On Tuesday, Attorney General Jeremy Wright announced he is asking the UK’s highest court to rule whether Brexit legislation passed by the Scottish Parliament and Welsh Assembly is legal.
The row centres on Edinburgh and Cardiff’s rejection of the UK Government’s flagship Brexit legislation, the EU Withdrawal Bill.
The Scottish and Welsh administrations have branded the bill a “power grab” by Westminster and warned the UK will be thrown into a constitutional crisis if the Government doesn’t win their approval for the legislation.
Both devolved governments fear that law-making powers being returned from the European Union after Brexit will be held in London and not passed on to their administrations.
As a result, both the Scottish Parliament and Welsh Assembly passed their own alternatives to the key Brexit legislation last month, which aims to replicate EU law into UK law in time for its departure from the trading bloc next year.
Mr Wright will now challenge the legality of the Scottish and Welsh administration’s Brexit legislation and will ask for a Supreme Court ruling on whether it is constitutional and within the powers of Edinburgh and Cardiff.
Ongoing talks between Westminster and the devolved governments have yet to overcome the impasse over the EU Withdrawal Bill, although Mr Wright expressed hope the discussions could yet achieve a breakthrough and avoid the Supreme Court’s involvement.
He said: “This legislation risks creating serious legal uncertainty for individuals and businesses as we leave the EU.
“This reference is a protective measure which we are taking in the public interest.
“The Government very much hopes this issue will be resolved without the need to continue with this litigation.”
The Government is already facing a battle to pass the EU Withdrawal Bill through Westminster’s Parliament, with the House of Lords likely to try and amend the legislation in a series of votes this week.

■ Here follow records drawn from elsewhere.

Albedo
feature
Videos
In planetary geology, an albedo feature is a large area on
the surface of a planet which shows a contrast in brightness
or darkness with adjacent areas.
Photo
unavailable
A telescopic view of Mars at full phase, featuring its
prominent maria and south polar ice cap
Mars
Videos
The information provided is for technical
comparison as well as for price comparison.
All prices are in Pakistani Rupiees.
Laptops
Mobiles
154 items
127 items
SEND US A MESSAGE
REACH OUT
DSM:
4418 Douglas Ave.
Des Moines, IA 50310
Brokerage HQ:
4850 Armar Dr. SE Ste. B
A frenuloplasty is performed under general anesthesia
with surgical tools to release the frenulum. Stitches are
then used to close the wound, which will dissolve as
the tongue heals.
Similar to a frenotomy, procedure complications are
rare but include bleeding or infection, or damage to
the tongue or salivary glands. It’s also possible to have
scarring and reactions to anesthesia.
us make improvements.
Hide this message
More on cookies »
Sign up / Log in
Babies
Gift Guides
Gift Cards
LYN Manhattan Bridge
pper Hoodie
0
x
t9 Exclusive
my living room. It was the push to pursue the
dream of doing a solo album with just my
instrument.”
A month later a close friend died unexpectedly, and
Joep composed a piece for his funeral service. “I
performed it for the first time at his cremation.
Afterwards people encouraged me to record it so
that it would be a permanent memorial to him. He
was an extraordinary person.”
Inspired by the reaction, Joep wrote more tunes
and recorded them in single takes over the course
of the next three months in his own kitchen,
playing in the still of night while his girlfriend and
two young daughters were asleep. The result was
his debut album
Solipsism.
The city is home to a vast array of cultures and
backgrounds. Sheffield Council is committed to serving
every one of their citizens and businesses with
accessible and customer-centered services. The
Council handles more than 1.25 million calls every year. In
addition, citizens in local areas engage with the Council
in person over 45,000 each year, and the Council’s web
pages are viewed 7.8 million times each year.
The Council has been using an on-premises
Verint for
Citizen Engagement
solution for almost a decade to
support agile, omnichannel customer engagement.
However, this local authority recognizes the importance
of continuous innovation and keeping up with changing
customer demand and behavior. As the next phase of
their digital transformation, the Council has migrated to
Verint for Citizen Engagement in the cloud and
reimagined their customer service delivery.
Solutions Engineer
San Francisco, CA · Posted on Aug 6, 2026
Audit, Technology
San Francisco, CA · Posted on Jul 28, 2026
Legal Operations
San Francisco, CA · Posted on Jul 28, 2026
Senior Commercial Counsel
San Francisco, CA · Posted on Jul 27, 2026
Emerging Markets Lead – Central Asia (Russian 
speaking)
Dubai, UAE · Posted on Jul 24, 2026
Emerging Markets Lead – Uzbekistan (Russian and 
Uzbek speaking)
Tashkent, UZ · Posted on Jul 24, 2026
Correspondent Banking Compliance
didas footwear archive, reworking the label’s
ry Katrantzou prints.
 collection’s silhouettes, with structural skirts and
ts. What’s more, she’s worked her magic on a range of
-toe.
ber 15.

Responding to Mr Wright’s decision to refer Edinburgh’s Continuity Bill to the Supreme Court, the Scottish government’s Brexit minister Michael Russell pointed to how an “overwhelming majority” of MSPs passed the legislation.
He revealed Scotland’s chief law officer would be challenging the UK Government’s position in the Supreme Court by arguing “it is within the powers of the Scottish Parliament to prepare for the consequences for devolved matters of UK withdrawal from the EU”.
Mr Russell added: “Our Continuity Bill is an important and necessary piece of legislation to prepare Scotland’s laws for Brexit while protecting the powers of the Scottish Parliament that people voted for.
“The Scottish government has made clear it cannot recommend the Scottish Parliament consent to the Withdrawal Bill in its current form.
“Alongside the Welsh government, we have always said our preference would be to reach an agreement with the UK Government to amend the EU Withdrawal Bill to respect the powers of the devolved administrations and both governments are ready to continue meaningful talks to further discuss potential solutions.
“While the Scottish government is not opposed to UK-wide frameworks in certain areas when these are in Scotland’s interests, this must only happen with the agreement of the Scottish Parliament.”
The Welsh government also signalled their intent to defend their legislation at the Supreme Court.
A spokesperson said: “We have always said our preference is for a UK-wide withdrawal bill, which respects devolution and we continue to work with the UK Government to achieve this.
“In the meantime, our bill is a legitimate means of protecting Welsh interests and devolution settlement and we will defend any action before the Supreme Court.”
In June 2016, a majority of Scottish people voted to Remain in the EU, but most Welsh voters backed Leave.